In 1975 Marion Seguire and Gwen Carlaw started teaching gymnastics through the Recreation Department and in 1983 formed the Campbellford Gymnastics Club. After 30 years of coaching, Marion Seguire, Bev Meyers and Sharon Vanden Tillaart decided to retire from the club. Due to a lack of coaching staff, the Club could not continue and sold their equipment. In 2008 they donated the proceeds of $4,500 to the Revitalization of Kennedy Park project.
"It has been a local home grown program for 33 years" said Marion Seguire, "which will now assist a new recreation project in our community." Bev Meyers added "by leveraging our donation with matching grants, the Revitalization of Kennedy Park will be a win, win situation for the youth and a legacy for the Campbellford Gymnastics Club".
In 2008 the RAV ONtario Representatives donated the remaining funds from the Rural Agri-Ventures Ontario Fund to the Campbellford-Seymour Community Foundation's Environmental Fund.

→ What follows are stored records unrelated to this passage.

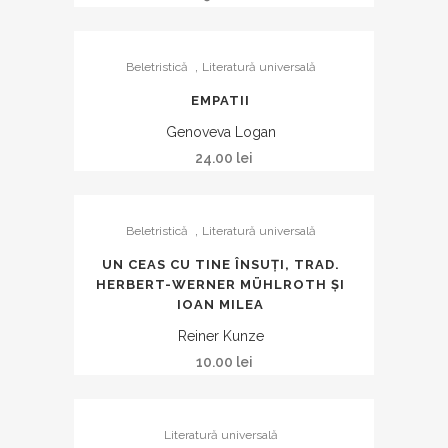
,
Beletristică
Literatură universală
EMPATII
Genoveva Logan
24.00
lei
,
Beletristică
Literatură universală
UN CEAS CU TINE ÎNSUȚI, TRAD.
HERBERT-WERNER MÜHLROTH ȘI
IOAN MILEA
Reiner Kunze
10.00
lei
Literatură universală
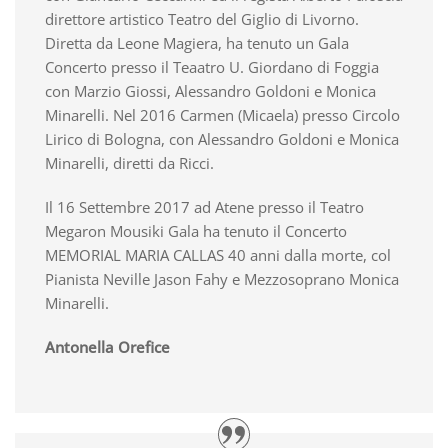
direttore artistico Teatro del Giglio di Livorno.
Diretta da Leone Magiera, ha tenuto un Gala
Concerto presso il Teaatro U. Giordano di Foggia
con Marzio Giossi, Alessandro Goldoni e Monica
Minarelli. Nel 2016 Carmen (Micaela) presso Circolo
Lirico di Bologna, con Alessandro Goldoni e Monica
Minarelli, diretti da Ricci.
Il 16 Settembre 2017 ad Atene presso il Teatro
Megaron Mousiki Gala ha tenuto il Concerto
MEMORIAL MARIA CALLAS 40 anni dalla morte, col
Pianista Neville Jason Fahy e Mezzosoprano Monica
Minarelli.
Antonella Orefice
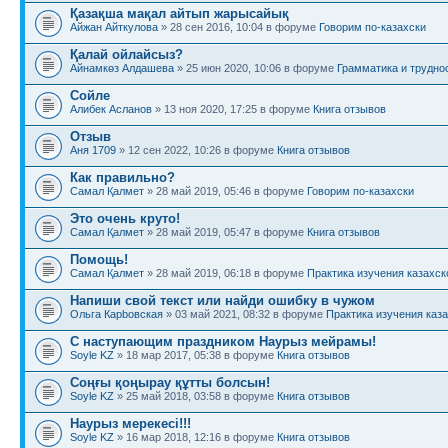
Қазақша мақал айтып жарысайық
Айжан Айткулова
» 28 сен 2016, 10:04 в форуме
Говорим по-казахски
Қалай ойлайсыз?
Айнамкөз Алдашева
» 25 июн 2020, 10:06 в форуме
Грамматика и трудно
Сойле
Алибек Асланов
» 13 ноя 2020, 17:25 в форуме
Книга отзывов
Отзыв
Аня 1709
» 12 сен 2022, 10:26 в форуме
Книга отзывов
Как правильно?
Самал Қалмет
» 28 май 2019, 05:46 в форуме
Говорим по-казахски
Это очень круто!
Самал Қалмет
» 28 май 2019, 05:47 в форуме
Книга отзывов
Помощь!
Самал Қалмет
» 28 май 2019, 06:18 в форуме
Практика изучения казахск
Напиши свой текст или найди ошибку в чужом
Ольга Карbовская
» 03 май 2021, 08:32 в форуме
Практика изучения каза
С наступающим праздником Наурыз мейрамы!
Soyle KZ
» 18 мар 2017, 05:38 в форуме
Книга отзывов
Соңғы қоңырау құтты болсын!
Soyle KZ
» 25 май 2018, 03:58 в форуме
Книга отзывов
Наурыз мерекесі!!!
Soyle KZ
» 16 мар 2018, 12:16 в форуме
Книга отзывов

The organization hadn't been active since 2002. They wanted the grants from the Fund to fund projects that met their original objectives:
In 2008 retired business woman, Kathy Herrold, and her husband, Doug Calver, made the decision to donate the boat of their dreams to the Community Foundation. Kathy said "It was no easy decision to give it up, until we realized we could GIFT it up. Once we got past the emotion of it all, we also realized that it made good business sense. We were just sitting on a depreciating asset." "We didn't lose anything, as we received the full tax benefit of the appraised value." The community foundation arranged the appraisals and the on-line auction, and the realized funds were used by the community foundation for operating expenses.
Kathy continued "Most people think they don't have anything to give. But they do - boats, cars, jewelry, artwork, all of it can be used to help. Many people, like us, are just sitting on assets, waiting to leave them to their children. People don't realize they can leave a legacy by donating to the many needs in the community."